In this section, we use cross validation to determine the optimal parameters for DMRF, MRF(b), BRF(b), and Denil14(b) on various classification and regression datasets. For all models, set \(q \in \{ 0.2,0.4,1 - 1/e,0.8\}\). For DMRF and MRF(b), set \(B_{1}\), \(B_{2} \in \{ 2,5,8,10\}\),\(p \in \{ 0.1,0.3,0.5,0.8\}\). For BRF(b), set \(p_{1} ,p_{2} \in \{ 0.01,0.05,0.35,0.65\}\). For Denil14(b), set \(\lambda \in \{ 1,5,10,15\}\), \(m \in \{ 50,100,200,500\}\).

In both classification and regression, comparing the performance of DMRF with MRF(b), BRF(b), and Denil14(b) under the optimal parameters, it can be seen from the Table 6 (The bold fonts in Table 6 show the models that work best) that DMRF outperforms the other models.

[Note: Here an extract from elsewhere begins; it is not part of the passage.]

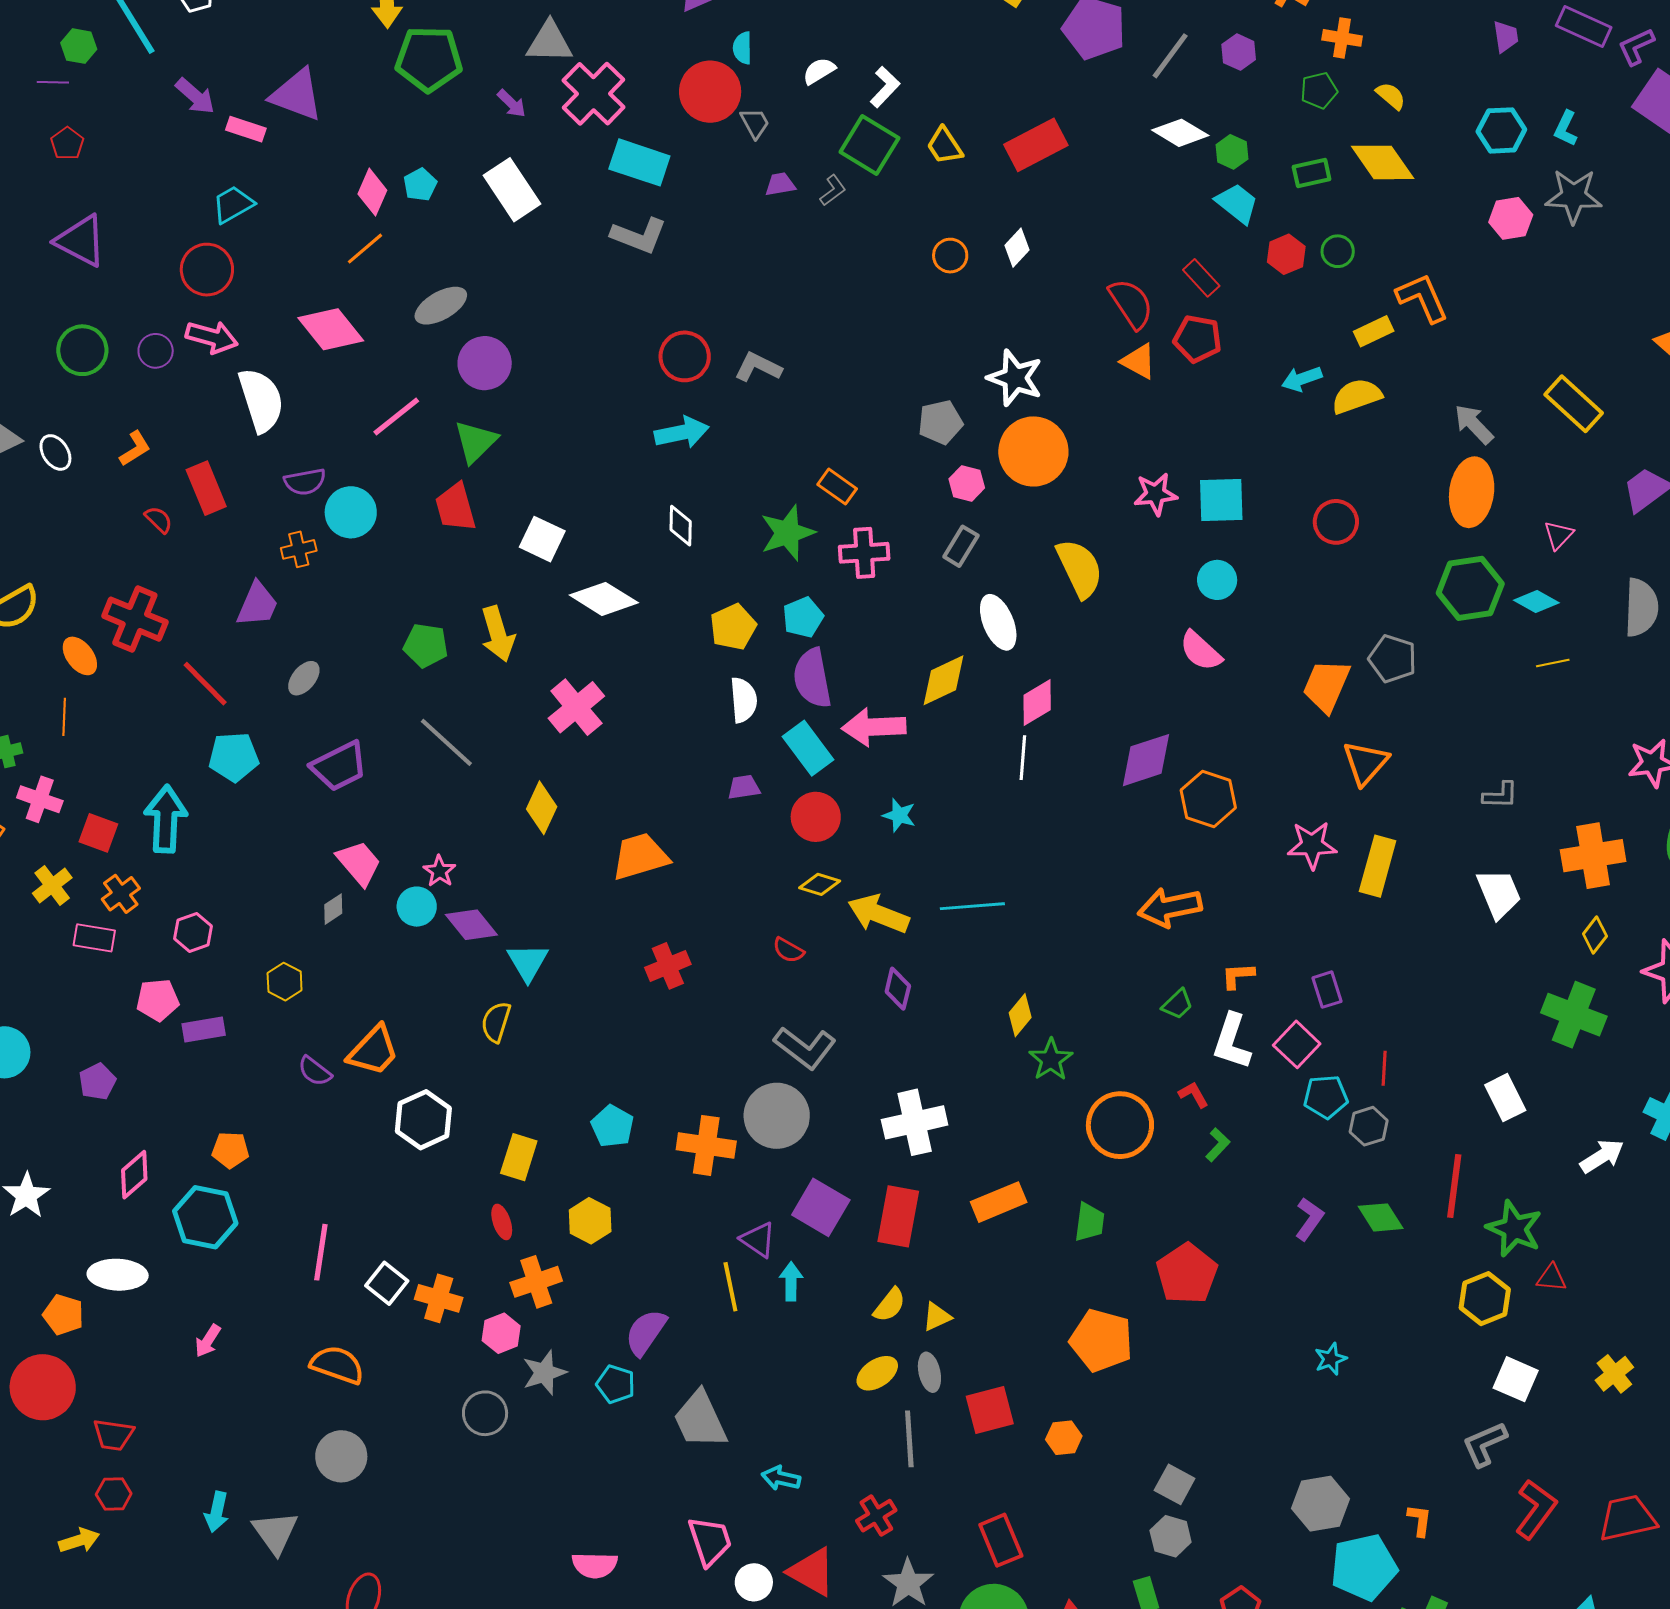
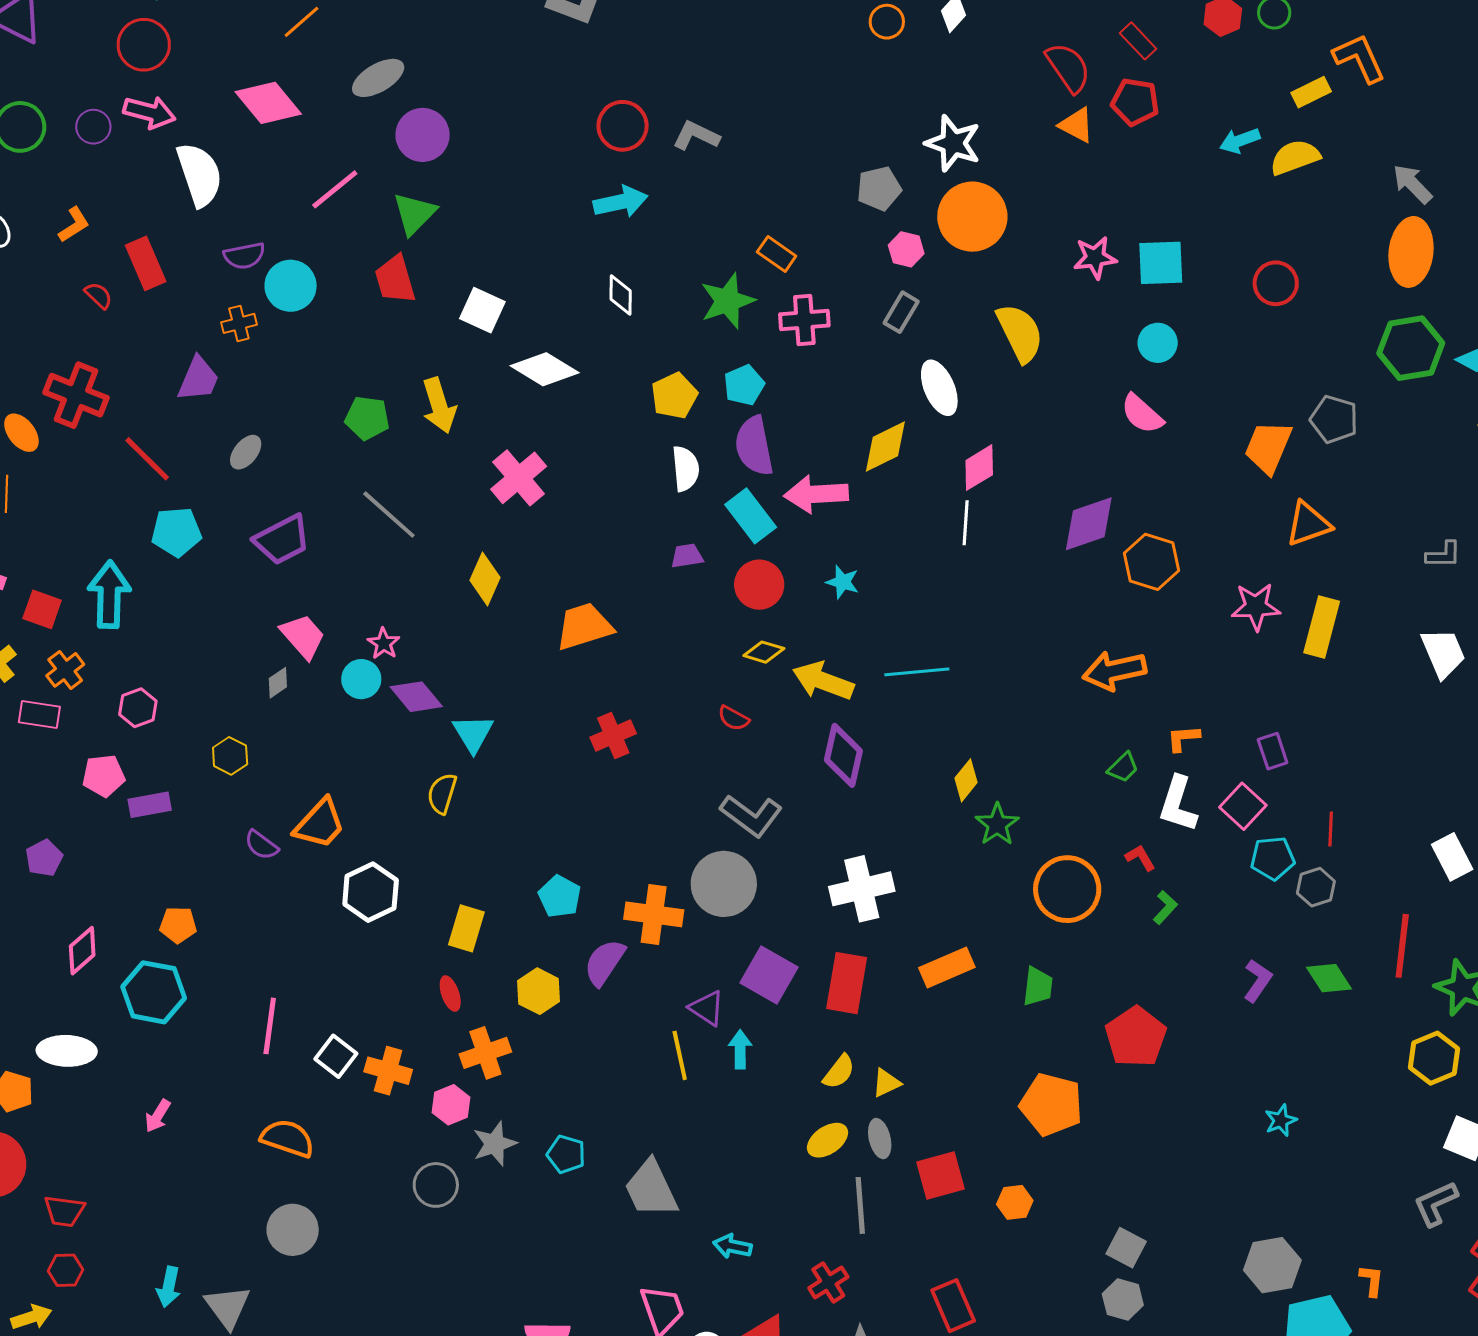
orange triangle: (1365, 763) -> (1308, 524), turned 30
purple diamond: (898, 989) -> (843, 755), size x1.5
purple semicircle: (646, 1332) -> (604, 962), moved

Compared to the MRF(b), DMRF shows improvements in performance. The reason can be analyzed as follows: Although MRF(b) uses the softmax function to convert features and feature importance into probabilities and samples splitting points using a multinomial distribution, it considers the entire feature space. The higher the importance of a feature or feature value, the higher its probability. Additionally, the softmax function amplifies the differences between features or feature values. Therefore, the probability of sampling the optimal feature and optimal feature value remains the highest. This can be considered as a weakened version of optimal splits in the full feature space. Although this approach improves performance, it reduces the diversity among trees.

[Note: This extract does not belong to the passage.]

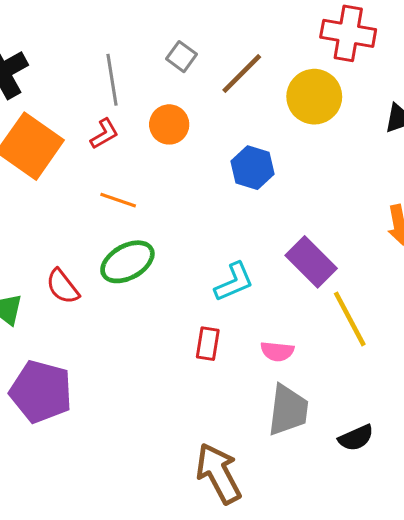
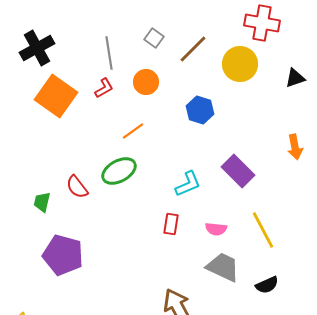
orange line: (118, 200) -> (133, 131), moved, turned -55
yellow line: (350, 319) -> (263, 230), moved
gray trapezoid: (288, 410) -> (223, 267), turned -72

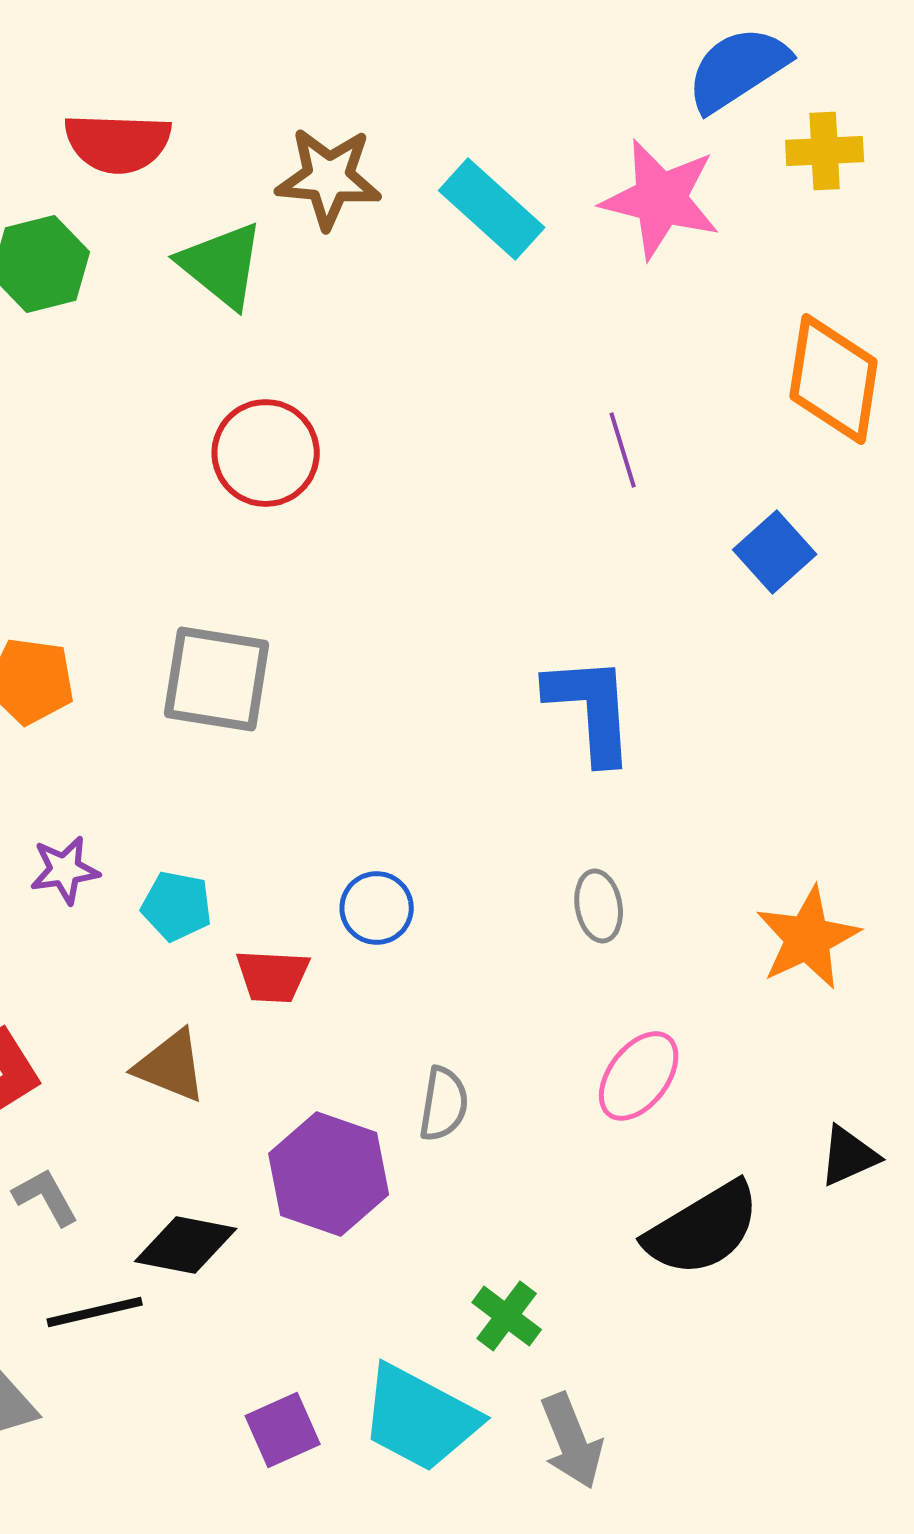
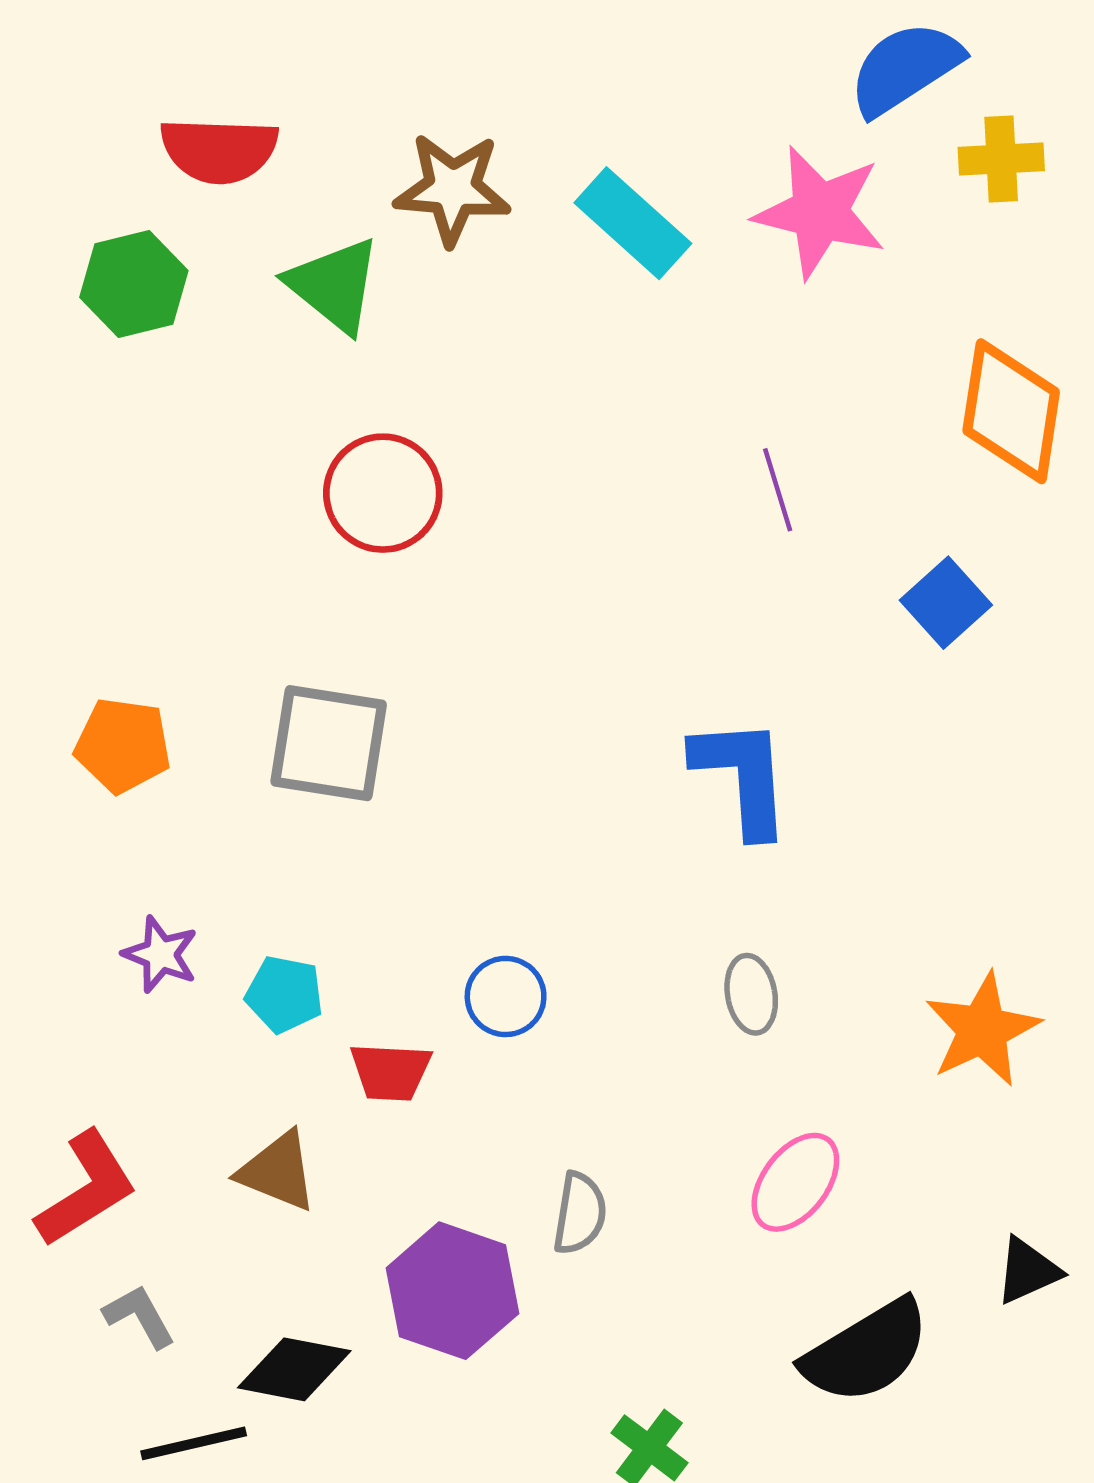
purple star: (65, 870) -> (160, 954), turned 30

Table 6 Results of cross-validation of different RFs

On the other hand, DMRF selects optimal splits in the feature subspace based on probabilities and performs multinomial distribution sampling, which increases the diversity among trees and thus improves performance (Table 7).

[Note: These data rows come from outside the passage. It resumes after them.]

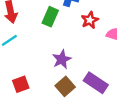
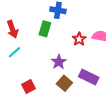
red star: (90, 20) -> (79, 39), moved

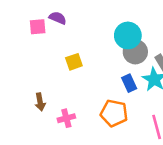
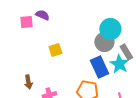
cyan circle: (128, 35) -> (110, 29), moved
blue rectangle: (129, 83) -> (99, 67), size x1.5

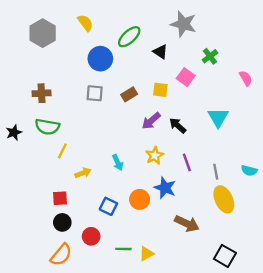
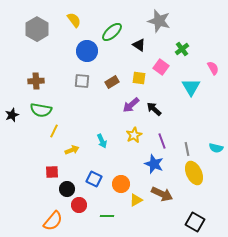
cyan triangle: (218, 117) -> (191, 87), moved
blue star: (165, 188) -> (154, 164), moved
orange circle: (140, 199) -> (121, 184), moved
black circle: (62, 222) -> (67, 189), moved
yellow triangle: (146, 254) -> (136, 200), moved

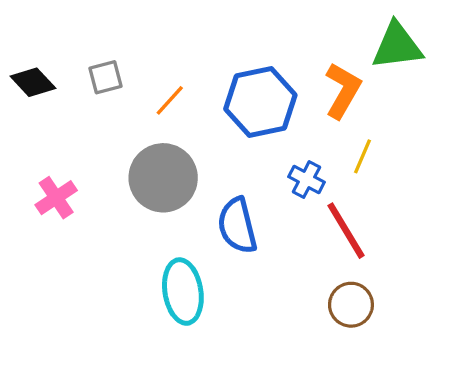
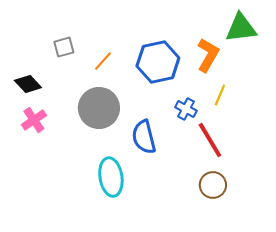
black diamond: (33, 82) -> (28, 84), moved

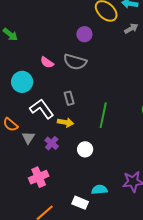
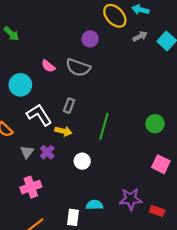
gray rectangle: (69, 98) -> (69, 106), turned 32
gray triangle: (28, 138) -> (27, 152), moved
white rectangle: (80, 203) -> (73, 217), turned 70

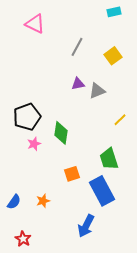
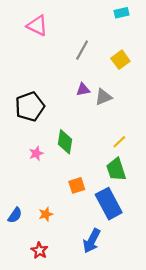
black pentagon: (27, 117) -> (30, 107), moved
yellow line: (120, 120) -> (119, 142), moved
red star: (23, 239) -> (39, 250), moved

Table 7 Computational complexity of RFs

Computational complexity analysis

Assume that the data set has \(n\) samples and \(D\) features, we prepare to build \(M\) trees. The complexity of random sampling is not considered below.

The best case for tree construction is complete balanced growth, in this case, the depth of the tree is \({\mathcal{O}}(\log n)\). All samples of each layer of DMRF are involved in the calculation, and the number of features calculated is \(\sqrt D\). Therefore, the complexity of building a DMRF tree is \({\mathcal{O}}(\sqrt D n\log n)\), so the complexity of DMRF is \({\mathcal{O}}\left( {\sqrt D nM\log n} \right)\).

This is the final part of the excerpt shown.